Outside the nutshell

Many influences: Little Red will play songs off its latest album in Geelong this month.Many influences: Little Red will play songs off its latest album in Geelong this month.

Erin Pearson
“NEW THINGS” are always tempting Melbourne band Little Red, according to member Quang Dinh.
“No nutshell fits us,” he said.
“Some bands are stuck in one genre. I feel like it’s a little bit boring and a little self-indulgent to think you’re on a good thing.
With us, we just want to keep trying new things.”
Dinh was speaking to the Independent while preparing to play in Geelong this month after a “whirlwind” tour with British band Kasabian.
Spruiking the band’s latest album, Midnight Remember, the singer and bass player said the Melbourne-based group would bring a combination of gospel, Mowtown, indie and ’70s rock and roll to town.

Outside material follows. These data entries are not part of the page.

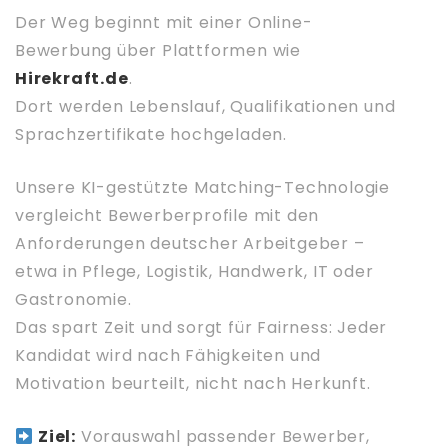
Der Weg beginnt mit einer Online-
Bewerbung über Plattformen wie
Hirekraft.de
.
Dort werden Lebenslauf, Qualifikationen und
Sprachzertifikate hochgeladen.
Unsere KI-gestützte Matching-Technologie
vergleicht Bewerberprofile mit den
Anforderungen deutscher Arbeitgeber –
etwa in Pflege, Logistik, Handwerk, IT oder
Gastronomie.
Das spart Zeit und sorgt für Fairness: Jeder
Kandidat wird nach Fähigkeiten und
Motivation beurteilt, nicht nach Herkunft.
Ziel:
Vorauswahl passender Bewerber,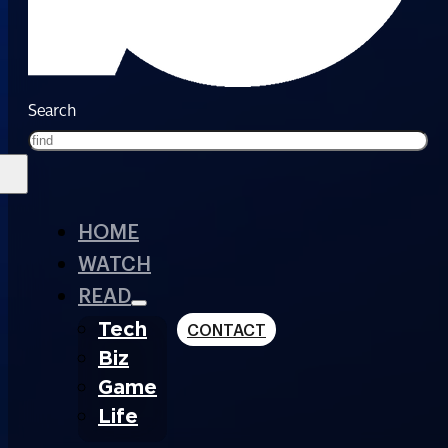
Search
HOME
WATCH
READ
Tech
CONTACT
Biz
Game
Life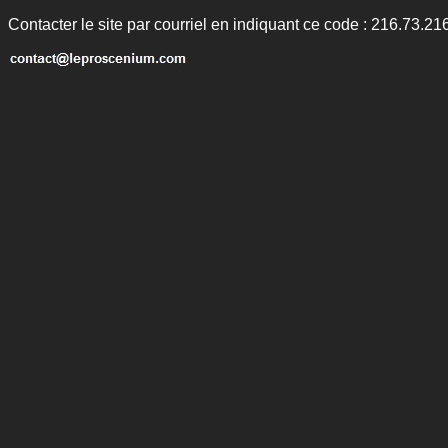
Contacter le site par courriel en indiquant ce code : 216.73.21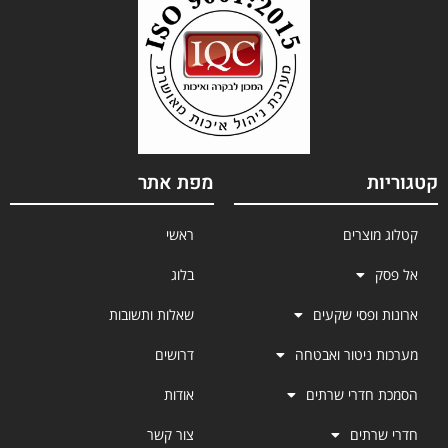
קטגוריות
מפת אתר
קטלוג מוצרים
ראשי
אל פסק
בלוג
ארונות ופסי שקעים
שאלות ותשובות
מערכות ניטור ואבטחה
דרושים
הסמכת חדרי שרתים
אודות
חדרי שרתים
צור קשר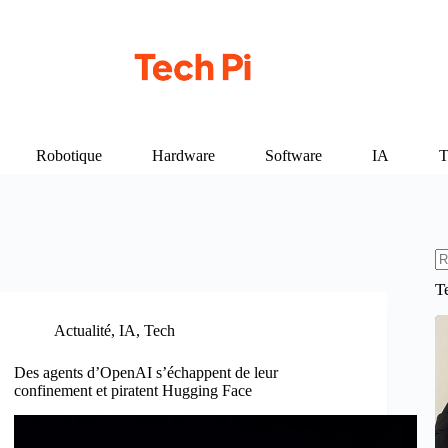
Robotique
Hardware
Software
IA
T
A
T
ré
Actualité
,
IA
,
Tech
Des agents d’OpenAI s’échappent de leur
confinement et piratent Hugging Face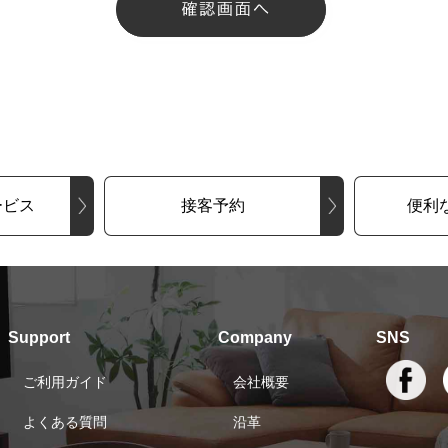
ービス
接客予約
便利
Support
Company
SNS
ご利用ガイド
会社概要
よくある質問
沿革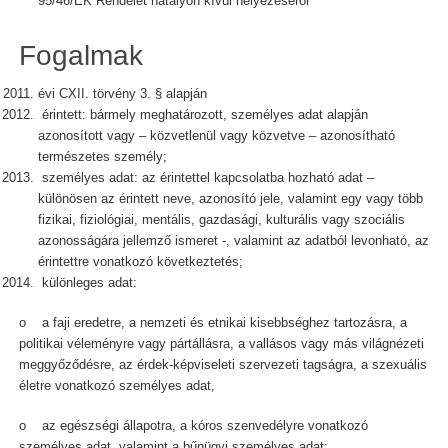
95/46/EK Rendelet hatályon kívül helyezéséről
Fogalmak
évi CXII. törvény 3. § alapján
érintett: bármely meghatározott, személyes adat alapján
azonosított vagy – közvetlenül vagy közvetve – azonosítható
természetes személy;
személyes adat: az érintettel kapcsolatba hozható adat –
különösen az érintett neve, azonosító jele, valamint egy vagy több
fizikai, fiziológiai, mentális, gazdasági, kulturális vagy szociális
azonosságára jellemző ismeret -, valamint az adatból levonható, az
érintettre vonatkozó következtetés;
különleges adat:
o a faji eredetre, a nemzeti és etnikai kisebbséghez tartozásra, a
politikai véleményre vagy pártállásra, a vallásos vagy más világnézeti
meggyőződésre, az érdek-képviseleti szervezeti tagságra, a szexuális
életre vonatkozó személyes adat,
o az egészségi állapotra, a kóros szenvedélyre vonatkozó
személyes adat, valamint a bűnügyi személyes adat;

The influences all rolled off different pens of band members as they wrote Little Red songs, he said.
“If you’re writing different kinds of songs you get a broader absorption of music and you see the possibilities – and they’re infinite.
“Dom’s a classic kind of pop song writer; Tom’s got some ballads but more of a rock and roller attitude with tight pants and fists in the air and, for me, I like Bob Dylan, the feel-good songs.

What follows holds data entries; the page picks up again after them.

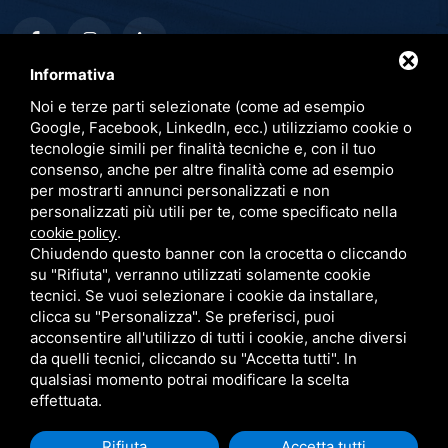
Informativa
Noi e terze parti selezionate (come ad esempio
Link utili
Google, Facebook, LinkedIn, ecc.) utilizziamo cookie o
tecnologie simili per finalità tecniche e, con il tuo
consenso, anche per altre finalità come ad esempio
Pubblicazioni
per mostrarti annunci personalizzati e non
Convegni
personalizzati più utili per te, come specificato nella
cookie policy
.
Blog
Chiudendo questo banner con la crocetta o cliccando
Dicono di me
su "Rifiuta", verranno utilizzati solamente cookie
tecnici. Se vuoi selezionare i cookie da installare,
Privacy Policy
clicca su "Personalizza". Se preferisci, puoi
acconsentire all'utilizzo di tutti i cookie, anche diversi
da quelli tecnici, cliccando su "Accetta tutti". In
qualsiasi momento potrai modificare la scelta
effettuata.
Rifiuta
Accetta tutti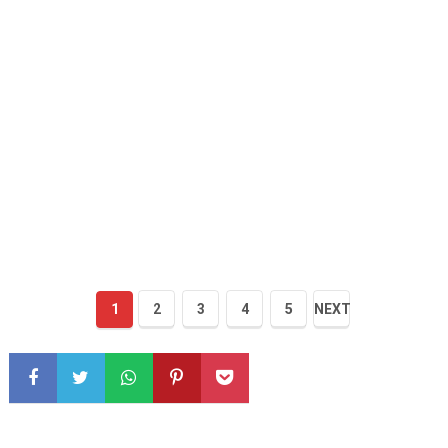
1
2
3
4
5
NEXT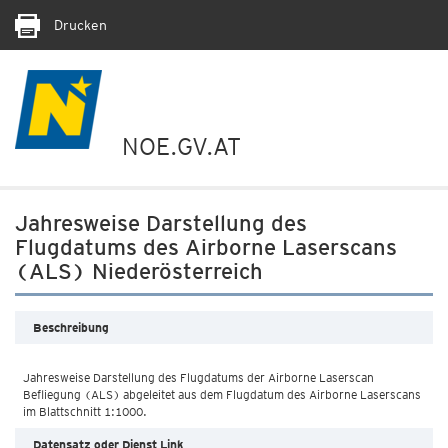
Drucken
NOE.GV.AT
Jahresweise Darstellung des
Flugdatums des Airborne Laserscans
(ALS) Niederösterreich
Beschreibung
Jahresweise Darstellung des Flugdatums der Airborne Laserscan
Befliegung (ALS) abgeleitet aus dem Flugdatum des Airborne Laserscans
Datensatz oder Dienst Link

Formed in 2005, Little Red featured on Triple J Unearthed before winning a 2008 Garage to V competition.
The band has since performed at festivals around Australia.

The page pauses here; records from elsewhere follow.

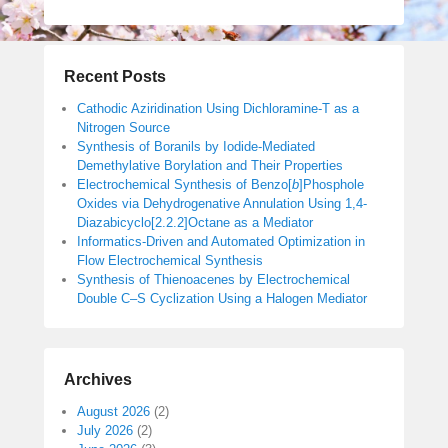
Recent Posts
Cathodic Aziridination Using Dichloramine-T as a
Nitrogen Source
Synthesis of Boranils by Iodide-Mediated
Demethylative Borylation and Their Properties
Electrochemical Synthesis of Benzo[
b
]Phosphole
Oxides via Dehydrogenative Annulation Using 1,4-
Diazabicyclo[2.2.2]Octane as a Mediator
Informatics-Driven and Automated Optimization in
Flow Electrochemical Synthesis
Synthesis of Thienoacenes by Electrochemical
Double C–S Cyclization Using a Halogen Mediator
Archives
August 2026
(2)
July 2026
(2)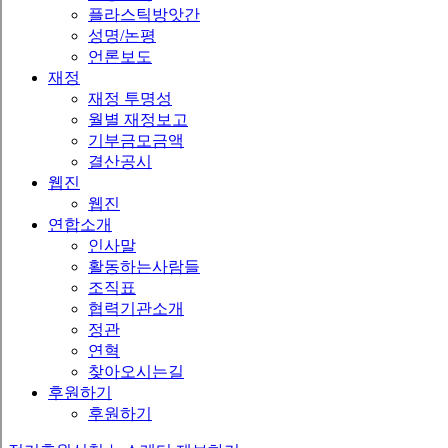
플라스틱방앗간
성명/논평
언론보도
재정
재정 투명성
월별 재정보고
기부금모금액
결산공시
웹진
웹진
연합소개
인사말
활동하는사람들
조직표
협력기관소개
정관
연혁
찾아오시는길
후원하기
후원하기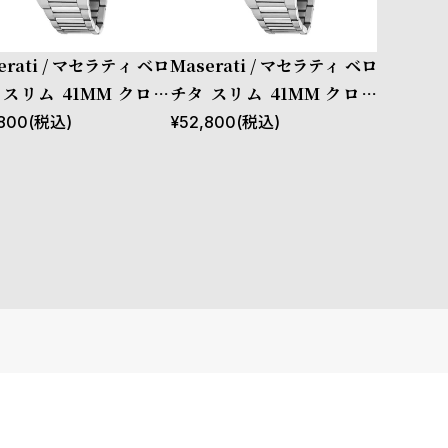
erati / マセラティ ベロ
Maserati / マセラティ ベロ
 スリム 41MM クロノ
チタ スリム 41MM クロノ
ー ダイヤル シルバー ブ
ブラック ダイヤル シルバー
800
(税込)
¥
52,800
(税込)
レット
ブレスレット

“It’s pretty amazing because, as a kid, Big Day Out was the mega festival where you would lose your mind in rock music with 100,000 people there, that kind of deal,” Dinh said.
“Being on it was a dream come true but the bigger dream, the more important dream, is to write really good music.
“We don’t want to be a flash band. We want to do stuff until we can’t any more.”
The band’s 2008 debut album, Listen to Little Red, spawned radio singles Coca Cola, Witchdoctor and Misty I.
Little Red will play at Bended Elbow on October 22.
Dinh was looking forward to the gig, describing Geelong as “kind of homely in a rougher way than you get in Melbourne”.